WYCT
- Mobile, Alabama; United States;
- Broadcast area: Mobile, Alabama
- Frequency: 98.7 MHz (HD Radio)
- Branding: Cat Country 98.7

Programming
- Format: Country
- Subchannels: WJTQ

Ownership
- Owner: Mary Elizabeth Hoxeng Revocable Trust

History
- First air date: November 2003
- Call sign meaning: W Y CaT

Technical information
- Licensing authority: FCC
- Facility ID: 539
- Class: C1
- ERP: 100,000 watts
- HAAT: 299 meters (981 ft)
- Translator: HD2: 94.5 W233CM (Pensacola)

Links
- Public license information: Public file; LMS;
- Webcast: Listen Live
- Website: catcountry987.com playlist945.com (HD2)

= WYCT =

WYCT (98.7 FM) is a radio station known as "Cat Country 98.7". The main studio is located in Foley, Alabama, and station serves the Mobile, Alabama area with a country format. Its studios are in Foley, Alabama and its transmitter is located in Robertsdale Alabama.

==History==
This new 100,000-watt FM radio station was built from the ground up in 2002-2003. The station was started on 40 acre of raw timberland where a new 942 ft tower in Baldwin County and an associated "hurricane proof" blockhouse were built. WYCT was debuted as Christmas Radio 98.7 in November 2003, and switched to Country music on December 26, 2003. Longtime General Manager Mary Hoxeng purchased WYCT & W233CM in 2021.

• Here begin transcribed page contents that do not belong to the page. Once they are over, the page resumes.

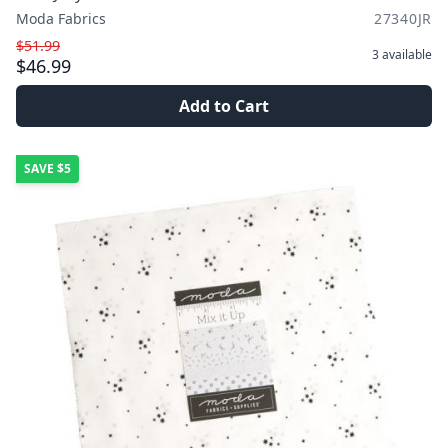
Moda Fabrics
27340JR
$51.99
3
available
$46.99
Add to Cart
SAVE
$5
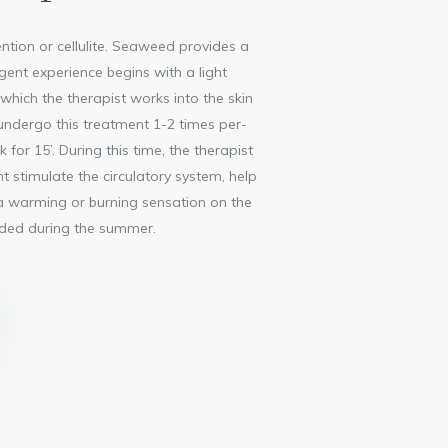
tention or cellulite. Seaweed provides a
lgent experience begins with a light
, which the therapist works into the skin
 undergo this treatment 1-2 times per-
r 15’. During this time, the therapist
 stimulate the circulatory system, help
e a warming or burning sensation on the
ended during the summer.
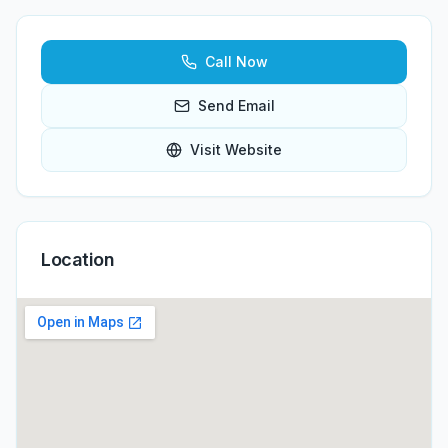
Call Now
Send Email
Visit Website
Location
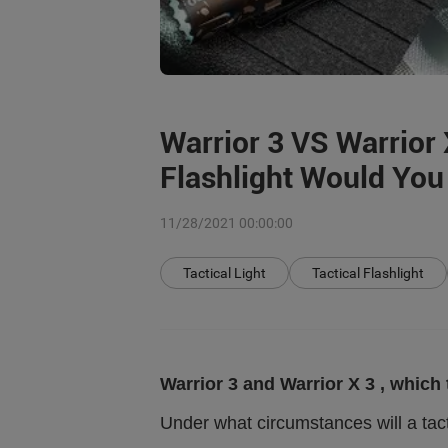
Warrior 3 VS Warrior 
Flashlight Would Yo
11/28/2021 00:00:00
Tactical Light
Tactical Flashlight
Warrior 3 and Warrior X 3 , which
Under what circumstances will a tact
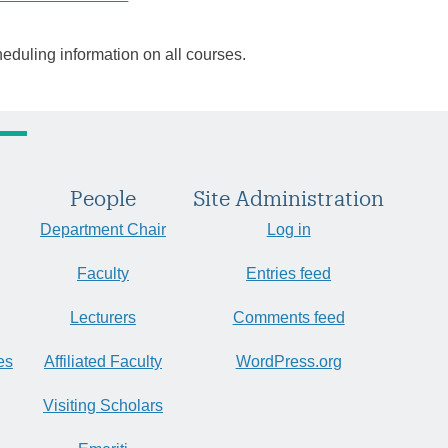
heduling information on all courses.
People
Site Administration
Department Chair
Log in
Faculty
Entries feed
Lecturers
Comments feed
es
Affiliated Faculty
WordPress.org
Visiting Scholars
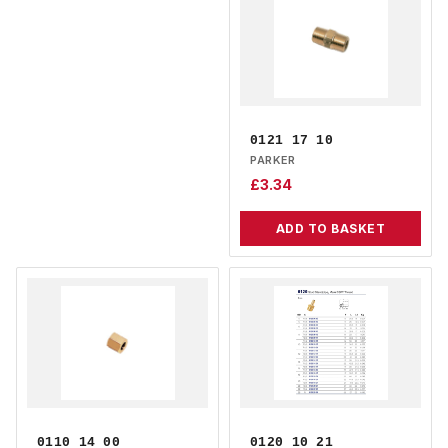
0121 17 10
PARKER
£
3.34
ADD TO BASKET
0110 14 00
0120 10 21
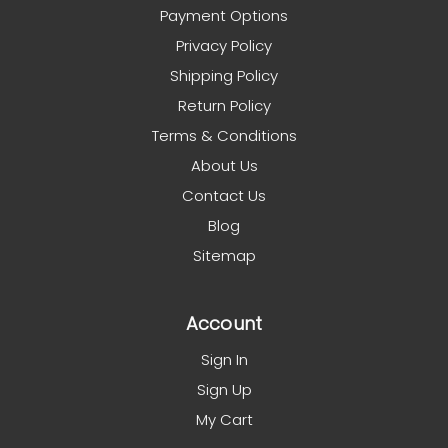
Payment Options
Privacy Policy
Shipping Policy
Return Policy
Terms & Conditions
About Us
Contact Us
Blog
Sitemap
Account
Sign In
Sign Up
My Cart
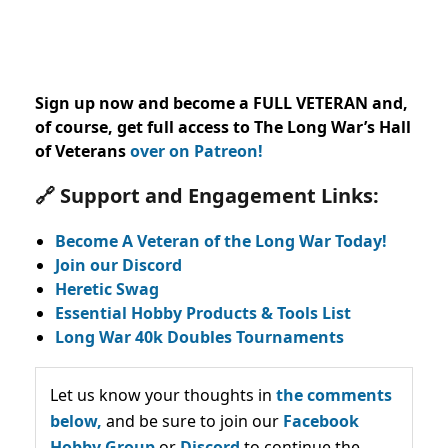
Sign up now and become a FULL VETERAN and,
of course, get full access to The Long War’s Hall
of Veterans
over on Patreon!
🔗 Support and Engagement Links:
Become A Veteran of the Long War Today!
Join our Discord
Heretic Swag
Essential Hobby Products & Tools List
Long War 40k Doubles Tournaments
Let us know your thoughts in
the comments
below,
and be sure to join our
Facebook
Hobby Group
or
Discord
to continue the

According to many Solutions Broadcast Research and The Radio Index reports, WYCT has been the Pensacola radio station that delivers the largest Pensacola audience of adults aged 25 to 54.

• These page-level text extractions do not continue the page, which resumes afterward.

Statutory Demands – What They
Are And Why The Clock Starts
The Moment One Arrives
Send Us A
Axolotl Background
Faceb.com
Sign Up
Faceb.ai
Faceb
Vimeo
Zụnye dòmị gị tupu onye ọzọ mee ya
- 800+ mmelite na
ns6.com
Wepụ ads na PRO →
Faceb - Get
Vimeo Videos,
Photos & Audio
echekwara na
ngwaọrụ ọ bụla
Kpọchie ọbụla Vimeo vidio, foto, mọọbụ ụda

WYCT won "Station of the Year" from the Academy of Country Music (ACM) in 2006, 2009, 2011, 2020, & 2023. Its morning show "The Cat Pak" won "ACM Personalities of the Year" in 2009 (Brent Lane and Dana Cervantes), 2019 (Brent Lane and Candy Cullerton), 2024 (Brent Lane and Mel McCrae). These awards were in the ACM Small Market division and were presented during the ACM Awards Show in Las Vegas or Frisco, Texas. The station won the "NAB Service to America" in 2008, 2019 & 2021. NAB recognized WYCT's service to its community with "Crystal Awards" in 2013, 2017 & 2019. The CMA awarded "Station of the Year" to WYCT in 2017, 2019 and 2024. CMA awarded "Personalities of the Year" to Cat Pak Morning Show (Brent Lane and Mel McCrae) in 2022. These are in the Small or Mid-Market categories.

==HD Radio==
WYCT's HD Radio signal is multiplexed, with the HD3 channel carrying a simulcast of NewsRadio 92.3 / AM1620 WNRP. WYCT was the first radio station in Florida to broadcast in high-quality, HD RADIO. The HD4 channel carries a simulcast of ESPN PENSACOLA/1330 WEBY. WYCT uses a new, solid-state Rohde THR9 transmitter to broadcast its main 100,000 kW signal at 98.7 and the 4 high-quality HD Radio programs.

In August 2018, WYCT had added sports talk ESPN Pensacola on its HD2 subchannel, returning the network to the market for the first time since WBSR's flip to Christian music. The programming was simulcast on 94.5 W233CM in Pensacola.

ESPN PENSACOLA flipped to airing on WEBY/1330 and its 99.1 translator in August 2019.

WYCT-HD2 and W233CM/94.5 continued to simulcast WEBY until November 5, 2019, when they began stunting with Christmas music as Christmas Radio 94.5. The stunt continued on with a loop of "Baby Shark" from January 1 though 13, 2020, after which the stations launched a new adult contemporary format as Pensacola's PLAYLIST 94.5.